Fourier Transform. Appplications to Image Processing

Contents

2D Fourier transform

Let $f(x,y)$ denote an $M\times N$ image, for $x=0,1,2,\ldots,M-1$ (columns) and $y=0,1,2,\ldots,N-1$ (rows).

The 2D discrete Fourier Transform (DFT) of $f$, denoted by $F(m,n)$, is given by

$$ F(m,n)= \frac{1}{MN}\sum_{x=0}^{M-1}\sum_{y=0}^{N-1} f(x,y) \exp(-2\pi i(\frac{x}{M}m+\frac{y}{N}n)),$$

for $m=0,1,2,\ldots,M-1$ and $n=0,1,2,\ldots,N-1$.

The $M\times N$ rectangular region defined for $ (m,n)$ is called the frequency domain, and the values of $F(m,n)$ are called the Fourier coefficients.

The inverse discrete Fourier transform is given by

$$ f(x,y)=MN\sum_{m=0}^{M-1}\sum_{n=0}^{N-1} F(m,n) \exp(2\pi i(\frac{m}{M}x+\frac{n}{N}y)),$$

for $x=0,1,2,\ldots,M-1$ and $y=0,1,2,\ldots,N-1$.

Remark.

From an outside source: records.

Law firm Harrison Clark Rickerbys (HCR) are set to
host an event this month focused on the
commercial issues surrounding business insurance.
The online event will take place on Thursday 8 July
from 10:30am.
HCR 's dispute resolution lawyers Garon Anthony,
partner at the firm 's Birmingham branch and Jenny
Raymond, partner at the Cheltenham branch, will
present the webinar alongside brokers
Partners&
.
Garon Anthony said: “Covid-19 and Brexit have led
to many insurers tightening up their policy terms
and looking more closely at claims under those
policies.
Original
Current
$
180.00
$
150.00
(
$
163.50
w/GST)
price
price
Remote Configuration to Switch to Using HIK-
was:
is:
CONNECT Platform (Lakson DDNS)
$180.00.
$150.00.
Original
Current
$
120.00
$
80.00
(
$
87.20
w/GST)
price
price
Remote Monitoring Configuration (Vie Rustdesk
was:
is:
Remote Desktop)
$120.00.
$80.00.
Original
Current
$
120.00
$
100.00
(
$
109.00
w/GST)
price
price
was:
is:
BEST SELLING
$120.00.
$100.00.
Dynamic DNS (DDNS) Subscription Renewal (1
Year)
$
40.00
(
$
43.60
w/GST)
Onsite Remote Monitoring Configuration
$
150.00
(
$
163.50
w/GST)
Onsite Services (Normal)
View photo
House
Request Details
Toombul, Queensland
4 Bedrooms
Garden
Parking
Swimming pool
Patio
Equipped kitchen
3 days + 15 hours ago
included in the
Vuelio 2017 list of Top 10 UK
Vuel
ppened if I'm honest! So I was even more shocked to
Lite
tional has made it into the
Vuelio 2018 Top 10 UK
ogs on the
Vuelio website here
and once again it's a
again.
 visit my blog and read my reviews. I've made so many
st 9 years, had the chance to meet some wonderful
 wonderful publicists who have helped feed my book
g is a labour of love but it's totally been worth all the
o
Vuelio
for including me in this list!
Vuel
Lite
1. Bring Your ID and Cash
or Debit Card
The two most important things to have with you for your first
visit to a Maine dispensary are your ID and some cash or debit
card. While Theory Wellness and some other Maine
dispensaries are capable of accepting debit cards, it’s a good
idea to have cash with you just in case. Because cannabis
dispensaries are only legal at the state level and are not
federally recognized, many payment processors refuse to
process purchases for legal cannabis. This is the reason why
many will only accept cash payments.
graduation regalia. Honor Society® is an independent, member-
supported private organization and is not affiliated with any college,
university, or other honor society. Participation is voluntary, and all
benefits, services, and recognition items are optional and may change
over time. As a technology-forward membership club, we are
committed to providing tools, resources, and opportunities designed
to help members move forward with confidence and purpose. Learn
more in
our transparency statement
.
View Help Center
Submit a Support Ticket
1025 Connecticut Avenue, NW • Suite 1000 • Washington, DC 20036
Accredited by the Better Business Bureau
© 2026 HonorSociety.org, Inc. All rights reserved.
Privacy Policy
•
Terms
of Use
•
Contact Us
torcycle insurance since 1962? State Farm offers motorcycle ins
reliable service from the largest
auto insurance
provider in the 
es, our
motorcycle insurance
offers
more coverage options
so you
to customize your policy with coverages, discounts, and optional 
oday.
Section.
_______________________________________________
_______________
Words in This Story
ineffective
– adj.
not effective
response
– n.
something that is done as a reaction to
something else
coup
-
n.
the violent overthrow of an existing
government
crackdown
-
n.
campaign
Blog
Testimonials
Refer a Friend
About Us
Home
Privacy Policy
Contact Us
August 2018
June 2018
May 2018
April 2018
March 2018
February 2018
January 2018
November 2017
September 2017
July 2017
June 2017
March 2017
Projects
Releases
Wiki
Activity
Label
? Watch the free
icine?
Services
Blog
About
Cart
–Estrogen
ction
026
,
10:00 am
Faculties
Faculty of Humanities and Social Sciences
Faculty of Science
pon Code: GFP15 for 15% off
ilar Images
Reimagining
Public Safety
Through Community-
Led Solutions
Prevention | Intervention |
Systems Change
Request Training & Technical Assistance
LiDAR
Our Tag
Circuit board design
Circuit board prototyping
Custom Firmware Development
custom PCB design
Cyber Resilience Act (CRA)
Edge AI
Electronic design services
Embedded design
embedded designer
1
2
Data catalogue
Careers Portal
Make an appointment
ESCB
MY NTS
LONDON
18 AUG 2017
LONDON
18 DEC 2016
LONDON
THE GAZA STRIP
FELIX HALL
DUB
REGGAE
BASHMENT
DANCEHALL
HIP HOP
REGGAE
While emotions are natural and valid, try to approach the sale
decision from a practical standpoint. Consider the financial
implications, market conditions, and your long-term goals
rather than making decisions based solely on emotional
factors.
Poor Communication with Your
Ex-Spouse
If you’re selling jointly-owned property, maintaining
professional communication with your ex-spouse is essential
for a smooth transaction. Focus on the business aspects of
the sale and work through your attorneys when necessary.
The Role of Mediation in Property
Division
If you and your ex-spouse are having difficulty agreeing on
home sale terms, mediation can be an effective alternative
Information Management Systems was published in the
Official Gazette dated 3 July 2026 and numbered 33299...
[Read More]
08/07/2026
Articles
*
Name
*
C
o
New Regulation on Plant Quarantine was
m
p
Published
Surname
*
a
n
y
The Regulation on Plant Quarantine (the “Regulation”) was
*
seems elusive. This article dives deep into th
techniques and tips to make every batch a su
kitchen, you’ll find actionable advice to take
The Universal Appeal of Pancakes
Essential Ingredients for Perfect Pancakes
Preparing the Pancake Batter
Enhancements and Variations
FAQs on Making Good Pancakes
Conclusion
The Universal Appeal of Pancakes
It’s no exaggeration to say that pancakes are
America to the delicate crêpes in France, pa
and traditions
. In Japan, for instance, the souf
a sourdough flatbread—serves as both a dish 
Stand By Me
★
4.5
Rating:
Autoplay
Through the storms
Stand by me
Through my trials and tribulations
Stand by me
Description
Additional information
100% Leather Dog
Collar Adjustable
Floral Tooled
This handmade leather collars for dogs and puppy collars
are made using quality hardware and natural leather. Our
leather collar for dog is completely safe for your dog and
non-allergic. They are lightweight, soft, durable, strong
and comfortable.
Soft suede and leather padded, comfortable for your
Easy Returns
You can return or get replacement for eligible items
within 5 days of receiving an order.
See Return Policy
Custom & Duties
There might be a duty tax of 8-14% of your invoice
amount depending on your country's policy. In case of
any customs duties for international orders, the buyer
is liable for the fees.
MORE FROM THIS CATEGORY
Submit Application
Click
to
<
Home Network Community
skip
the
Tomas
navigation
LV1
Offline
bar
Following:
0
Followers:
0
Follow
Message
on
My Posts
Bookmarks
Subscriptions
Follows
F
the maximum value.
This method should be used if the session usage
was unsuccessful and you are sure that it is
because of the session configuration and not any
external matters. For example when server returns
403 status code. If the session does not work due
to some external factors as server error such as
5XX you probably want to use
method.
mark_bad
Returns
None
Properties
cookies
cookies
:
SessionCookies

There are other ways of normalizing the DFT and its inverse through the factors $1/MN$ and $MN$. The one we have chosen is the usual in Python.

Even if $f(x,y)$ is real, its transform $F(m,n)$ is in general a complex function. For visualization, we use the power spectrum,

$$P(m,n)= F(m,n) \bar F(m,n),$$

where $\bar F$ denotes the complex conjugate of $F$.

Property: If the image is periodic, that is, it takes the same values in the top and bottom edges, and in the left and right edges, then, the DFT is also periodic, and the power spectrum is symmetric about the origin: $$ P(m,n)=P(-m,-n). $$

If the image is not periodic, then $F$ may have discontinuities. This is known as the Gibbs phenomenon.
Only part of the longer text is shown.